Character corruption of Japanese pdf files

I uploaded several pdf files written in Japanese characters.
Only one of them looks fine on the screen.
The others are displayed with character corruption.

Does anyone have a similar problem?
Is there any method to solve it?

日本語のpdfファイルをアップロードすると多くが文字化けしてしまいました。
しかし文字化けしないものもあります。
このような現象はよく知られているのでしょうか?
また、解決の方法をご存じの方がおられましたらご教示いただけないでしょうか?

Hi @mikken and welcome to the Mattermost Forums!

You mean the mattermost integrated PDF-preview shows the corruption, but when you download the PDF files, you can open them just fine and there’s no corruption anymore? When you open the PDF files with your default browser, can you also see the corruption there?

Hi @agriesser, thank you for your response.

when you download the PDF files, you can open them just fine and there’s no corruption anymore?

Yes, when I open the PDF files with my default browser, there is no corruption.

(I should have said it in my previous message. Sorry.)

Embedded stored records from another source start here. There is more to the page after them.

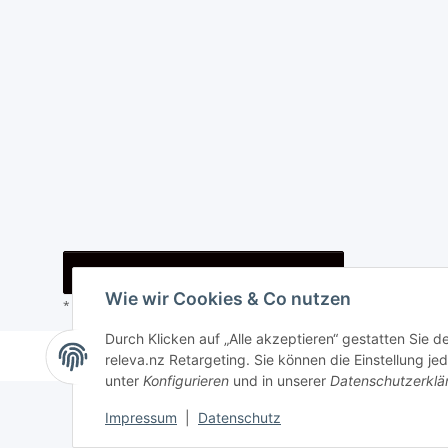
Vertrag widerrufen
Wie wir Cookies & Co nutzen
* Alle Preise inkl. gesetzlicher USt., zzgl.
Versand
Durch Klicken auf „Alle akzeptieren“ gestatten Sie 
© i-trade e. U.
releva.nz Retargeting. Sie können die Einstellung jed
unter
Konfigurieren
und in unserer
Datenschutzerklä
Impressum
|
Datenschutz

Can you maybe share such a PDF with us or create one so we are able to redproduce the problem? The text you posted in your first message includes the substring “pdf” which is probably the corruption you’re talking about but in order to try to reproduce this issue, an example PDF would be awesome (or sample text which might cause this issue).

There are several pdf files in the following web site.

In the first four files,

  • with corruption
    vol.30, pp.(1)-(22), 2016-03-05
    vol.32, pp.(45)-(57), 2018-03-05

  • Without corruption
    vol.33, pp.(23)-(53), 2019-03-05
    vol.29, pp.11-30, 2015-03-05

I’ll be glad if you could give me any suggestion.

Thanks, I can confirm that on my system here.
I picked the first PDF (vol.33, pp.(23)-(53)) and when opening it in the Mattermost preview, this is what it looks like:

Outside of Mattermost, I can also see the headlines:

Thanks for your confirmation.
(Actually I didn’t realize the corruption you mentioned in vol.33, pp.(23)-(53), 2019-03-05 because I could read the main part of the document.
When I uploaded vol.30 and vol.32 to Mattermost, I could not read even the main body of the documents.)

It seems to be a font issue
image
I think the headers are in a font that would need a cmap file, which is not found by pdf.js. From what I read here, it’s a matter of configuration.